In late February, the snowpack was 130% of average in the southern Sierra. A series of storms had battered the state in January and February, but by March they had stopped.
Fresno, for instance, may finish with its fourth-lowest March rainfall total on record. The city's current total, 0.02 of an inch of rain, is the lowest March total in more than 40 years.
But Statum Meadow, at 8,300 feet, still looked like a postcard of winter Thursday. The meadow, about five miles east of Wishon Reservoir, has been used for many decades to measure the snowpack.
Hydrographers French and Chris Sanderson, who are flown several times each year to Statum in a helicopter, are careful to measure between two lodgepole pine trees that are about 100 yards apart. They say it is important to measure in the same place each year to reflect trends and correctly establish averages.
The measurement Thursday determined the meadow has 41 inches of water in its snowpack.
"If it all melted today, we would have that much water coming down to the Valley," French said.
The hydrographers used a century-old method for measuring the snowpack -- jamming a hollow, metal pole into the snow and pulling out a core from drifts 12 to 14 feet deep. They weigh the core to figure out how much water it contains.
The bottom of the pole came out of the snowpack dripping with freezing water.
"That means the snow is beginning to melt," French said. "It's going down to the rivers and streams."
PG&E will capture the water at Wishon and other reservoirs. Huge turbines will turn with the force of the flow, creating electricity.
There are big plans for the water downstream, too. After it passes through hydro projects, the water is captured again at lower reservoirs, such as Pine Flat and Millerton.
Much of it will be used on farm fields, but some will go to supply cities, such as Orange Cove.
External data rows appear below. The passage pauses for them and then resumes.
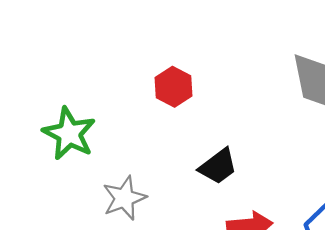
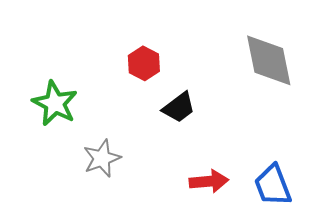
black trapezoid: (218, 166) -> (179, 107), moved

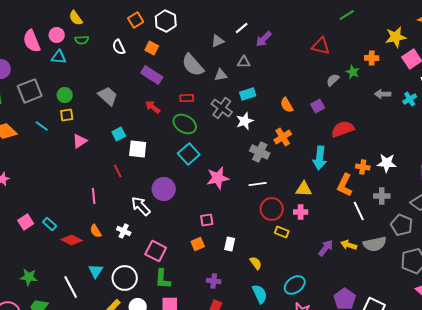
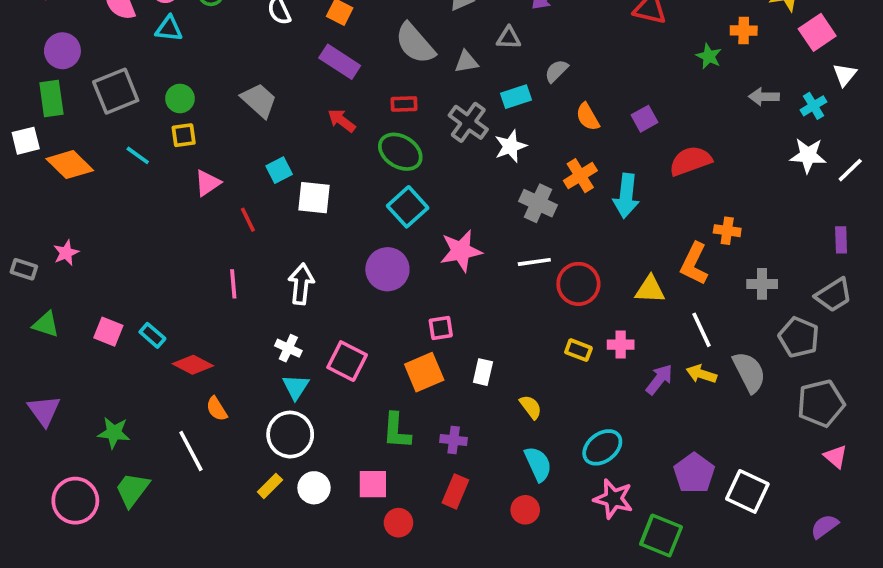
gray semicircle: (333, 80) -> (556, 71), moved
cyan arrow: (320, 158) -> (626, 196), moved
white star: (387, 163) -> (808, 155), moved
red line: (118, 171) -> (248, 220), moved
purple circle: (164, 189) -> (387, 269), moved
yellow triangle: (304, 189) -> (650, 289), moved
white arrow: (141, 206) -> (301, 284), moved, turned 50
red circle: (272, 209) -> (578, 284), moved
white line: (359, 211) -> (701, 330), moved
pink cross: (301, 212) -> (621, 345), moved
pink square: (26, 222) -> (108, 332), turned -35
orange semicircle: (96, 231) -> (217, 409), moved
orange square: (198, 244) -> (424, 372), size x1.5
gray semicircle: (375, 244) -> (749, 372), turned -105
pink square: (156, 251) -> (347, 361), moved
cyan triangle: (96, 271) -> (296, 387), moved
green L-shape: (163, 279) -> (397, 431), moved

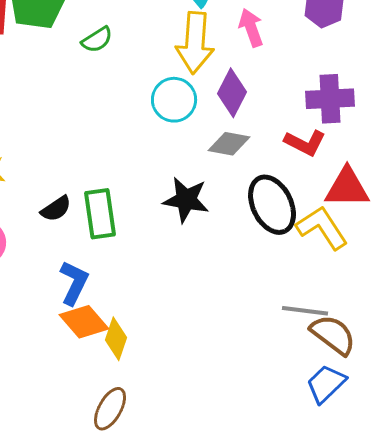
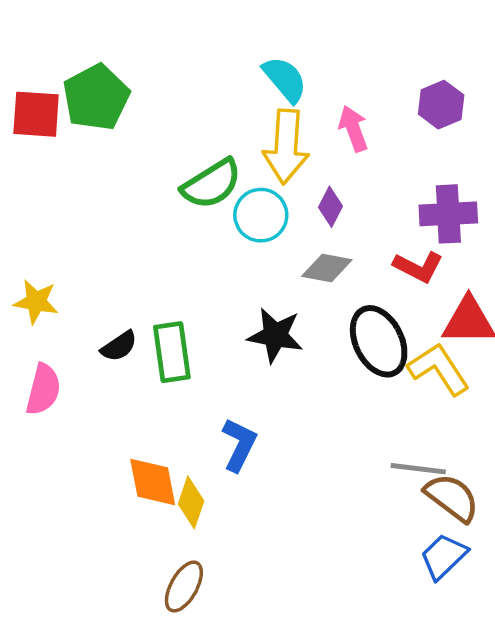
green semicircle: (97, 40) -> (212, 184), moved, size x1.6
purple diamond: (232, 93) -> (331, 207), size x0.7
blue L-shape: (74, 283) -> (239, 445), moved
orange diamond: (84, 322) -> (153, 482), turned 30

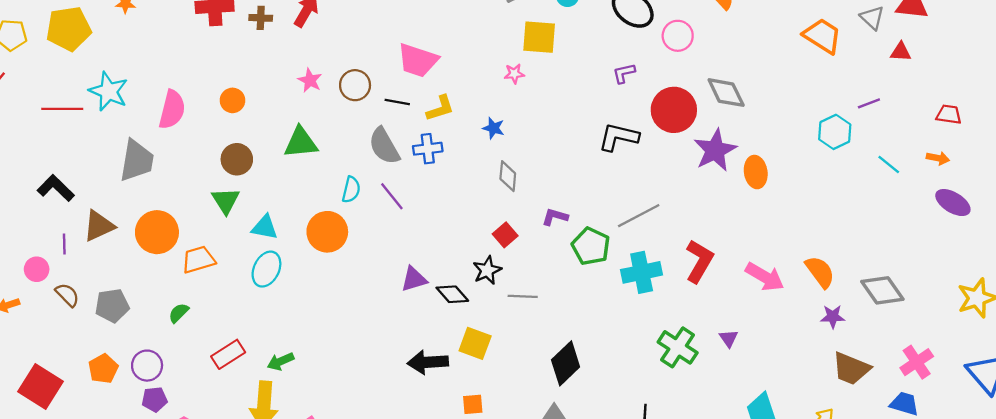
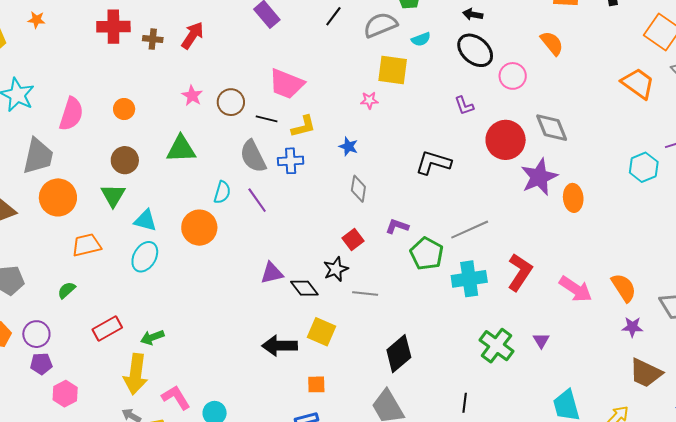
purple L-shape: (624, 73) -> (464, 106), turned -100
black L-shape: (619, 137) -> (433, 163), moved
orange circle: (157, 232) -> (58, 197), moved

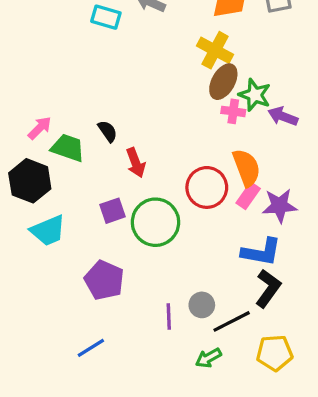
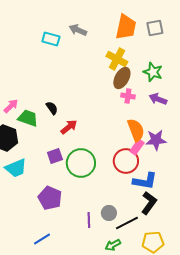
green star: (255, 95) -> (153, 72), moved
red arrow: (136, 163) -> (69, 127), turned -108
red circle: (207, 187) -> (126, 161), moved
purple star: (280, 206) -> (156, 140), moved

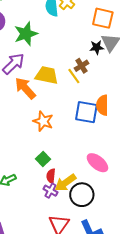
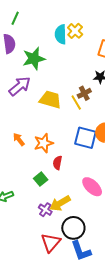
orange arrow: (25, 88) -> (19, 139), moved, size x0.6
orange star: (43, 121) -> (44, 143), turned 30
red semicircle: (51, 176) -> (57, 163), moved
black circle: (82, 195) -> (73, 228), moved

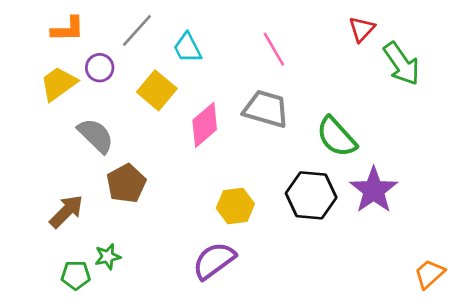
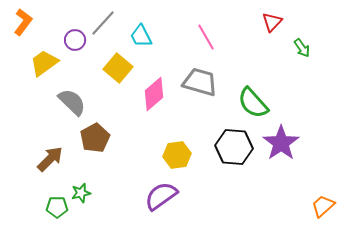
orange L-shape: (68, 29) -> (23, 22), moved, turned -52
green arrow: (402, 64) -> (302, 48), size x0.6
purple circle: (100, 68) -> (75, 40), moved

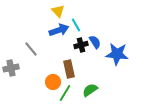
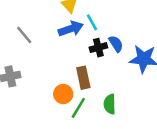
gray line: (31, 49) -> (24, 35), moved
green semicircle: (90, 90) -> (110, 104), turned -56

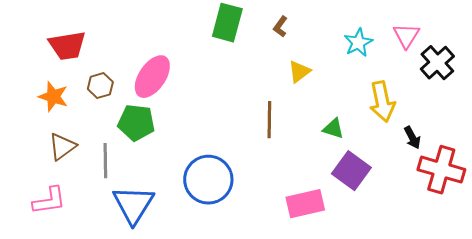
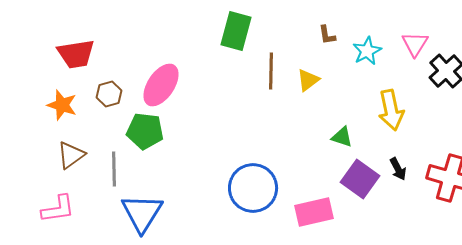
brown L-shape: (280, 27) -> (327, 35), moved, turned -45
brown line: (269, 120) -> (271, 71), moved
black arrow: (412, 138) -> (398, 169), moved
blue circle: (208, 180) -> (253, 188), moved

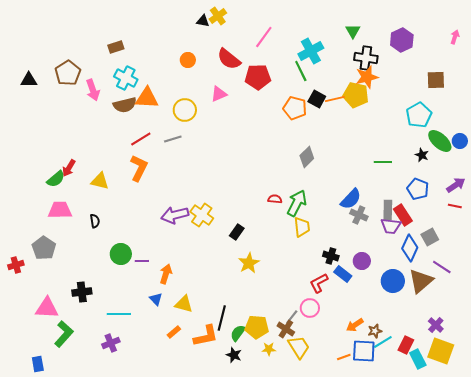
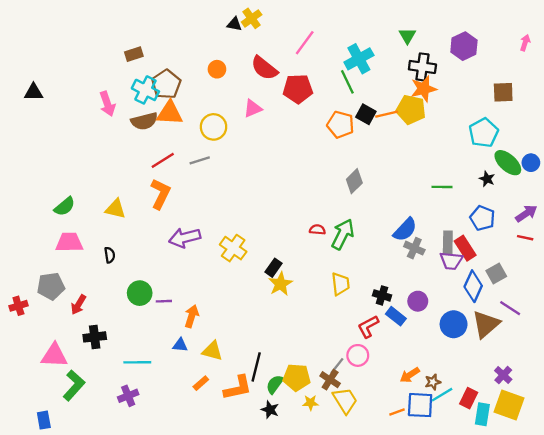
brown pentagon: (68, 73) -> (166, 84), moved
red arrow: (69, 168) -> (78, 305), moved
purple arrow: (175, 215) -> (185, 238), moved
yellow trapezoid: (302, 227) -> (340, 284), moved
gray pentagon: (44, 248) -> (51, 286), turned 30
yellow star: (249, 263) -> (280, 284), moved
blue triangle: (156, 299) -> (180, 345), turned -40
cyan rectangle: (418, 359) -> (482, 414), turned 36

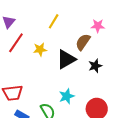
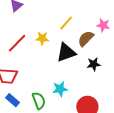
yellow line: (54, 21) -> (66, 23), moved
red line: (16, 43) -> (17, 43), moved

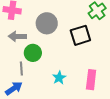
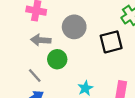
gray line: (21, 69) -> (35, 75), moved, turned -40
But farmers on the west side of the San Joaquin Valley are facing cutbacks this year that have little to do with the snowpack. West siders buy Northern California snowmelt after it passes through pumps at the troubled Sacramento-San Joaquin River Delta.
Authorities are cutting deliveries to 45%, which they say will help prevent tiny fish called the delta smelt from being sucked into the pumps and killed.
And there may not be many more wet storms through the rest of spring, said Rudy Cruz, a National Weather Service specialist in Reno, Nev.
He said no significant storms are on the horizon. While the region may see light rain or snow in the next few weeks, most of the heavy weather is passing to the north.
"This time of year, things are pretty much done in the Sierra," Cruz said.